Sent from my Galaxy Nexus using RootzWiki


----------



## Bendr0id (Sep 29, 2011)

Okay....done. Just called and quit job.

Crap...power bill is due next month.

What do I do now?


----------



## eqjunkie829 (Jul 29, 2011)

Bendr0id said:


> Okay....done. Just called and quit job.
> 
> Crap...power bill is due next month.
> 
> What do I do now?


Well, your options are solar charger or a really long extention cord that will reach to the neighbors house.

Sent from my Google GSM Gnex using Tapatalk 2


----------



## kochoid (Jul 11, 2011)

slim rom, ime, is da best for battery. Also, I have chargers by my bed, in my workout space, at my desk at work, and in my truck.


----------



## kochoid (Jul 11, 2011)

oh, and latest 3 lean kernels are good on battery.

edit : Lean kernel on 4.2


----------



## elijahahah (Jun 2, 2012)

I've seen threads like this and the usual answer, as with any question about 'best' rom, is try out different roms on your own (or in this case different rom/kernel combinations). I'd also recommend giving lean kernel a try.


----------



## Sandman007 (Sep 6, 2011)

Franco's latest nightly is the shit. I posted several battery shots in the CM10 thread using Franco kernel and people are jealous. Got 16 hours with 3:30 screen on some Pandora and 1.5 hours of GPS. Go to that thread and look

Sent from my Galaxy Nexus using Tapatalk 2


----------



## PappaFloyd (Aug 26, 2011)

Sandman007 said:


> Franco's latest nightly is the shit. I posted several battery shots in the CM10 thread using Franco kernel and people are jealous. Got 16 hours with 3:30 screen on some Pandora and 1.5 hours of GPS. Go to that thread and look
> 
> Sent from my Galaxy Nexus using Tapatalk 2


On the stock battery? That is dam good - Franco always did work well on my phone, I'm using Faux 23m right now and have no complaints.


----------



## Detonation (Jul 25, 2011)

Save yourself the time and stress of constantly trying to find the best setup for battery life and just get a second battery. I would much rather take the slight inconvenience of having to carry and swap a battery rather than spend hours playing with settings and sacrificing features that use battery.


----------



## Sandman007 (Sep 6, 2011)

PappaFloyd said:


> On the stock battery? That is dam good - Franco always did work well on my phone, I'm using Faux 23m right now and have no complaints.


 Yep Stock 

Sent from my Galaxy Nexus using Tapatalk 2


----------



## Sandman007 (Sep 6, 2011)

Detonation said:


> Save yourself the time and stress of constantly trying to find the best setup for battery life and just get a second battery. I would much rather take the slight inconvenience of having to carry and swap a battery rather than spend hours playing with settings and sacrificing features that use battery.

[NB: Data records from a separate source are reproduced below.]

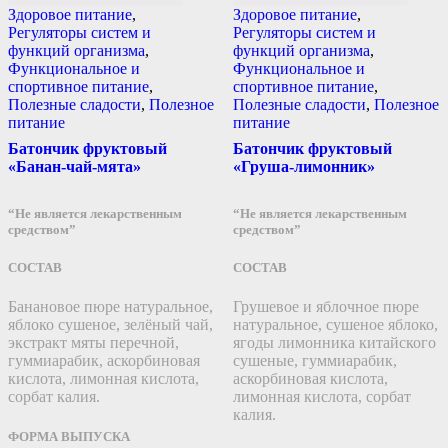
Здоровое питание
,
Здоровое питание
,
Регуляторы систем и
Регуляторы систем и
функций организма
,
функций организма
,
Функциональное и
Функциональное и
спортивное питание
,
спортивное питание
,
Полезные сладости
,
Полезное
Полезные сладости
,
Полезное
питание
питание
Батончик фруктовый
Батончик фруктовый
«Банан-чай-мята»
«Груша-лимонник»
“Не является лекарственным
“Не является лекарственным
средством”
средством”
СОСТАВ
СОСТАВ
Банановое пюре натуральное,
Грушевое и яблочное пюре
яблоко сушеное, зелёный чай,
натуральное, сушеное яблоко,
экстракт мяты перечной,
ягоды лимонника китайского
гуммиарабик, аскорбиновая
сушеные, гуммиарабик,
кислота, лимонная кислота,
аскорбиновая кислота,
сорбат калия.
лимонная кислота, сорбат
калия.
ФОРМА ВЫПУСКА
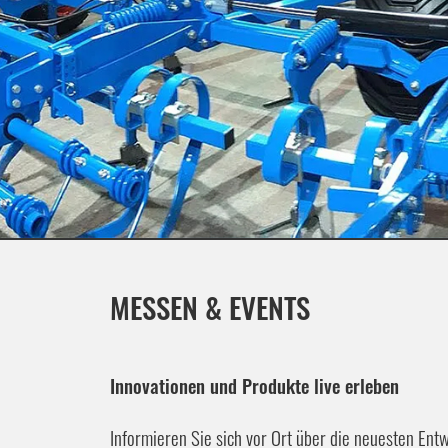
MESSEN & EVENTS
Innovationen und Produkte live erleben
Informieren Sie sich vor Ort über die neuesten Ent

^ This. I did this a week a two after getting my phone. I Also got a dock/external battery charger in one.

Sent from my Galaxy Nexus using Tapatalk 2


----------



## calripkenturner (Feb 9, 2012)

People still make these threads?

Sent from my Galaxy Nexus using Tapatalk 2


----------



## ddemlong (Aug 24, 2011)

One would argue stock ROM/Kernel for battery life.


----------



## Mustang302LX (Jun 28, 2011)

iOS 6 lol j/k

*puts flame suit on*


----------



## GqSkrub (Jan 9, 2012)

Detonation said:


> Save yourself the time and stress of constantly trying to find the best setup for battery life and just get a second battery. I would much rather take the slight inconvenience of having to carry and swap a battery rather than spend hours playing with settings and sacrificing features that use battery.


Get a 3rd and 4th battery too. Don't know if it's still up, but with that sprint employee discount the extended batteries were going for less than 8 bucks. WIN!


----------



## GqSkrub (Jan 9, 2012)

Mustang302LX said:


> iOS 6


Will that work with Franco's Kernel?


----------



## yarly (Jun 22, 2011)

calripkenturner said:


> People still make these threads?
> 
> Sent from my Galaxy Nexus using Tapatalk 2


People will always make these threads


----------



## Mustang302LX (Jun 28, 2011)

GqSkrub said:


> Will that work with Franco's Kernel?


I'd assume it works well. ;-)


----------



## trparky (Sep 3, 2011)

Mustang302LX said:


> iOS 6 lol j/k
> 
> *puts flame suit on*


You better make sure that flame suit is made of good solid asbestos.


----------



## Sandman007 (Sep 6, 2011)

Franco makes anything look good. I put it on my PBJ sandwich and it was amazing

Sent from my Galaxy Nexus using Tapatalk 2


----------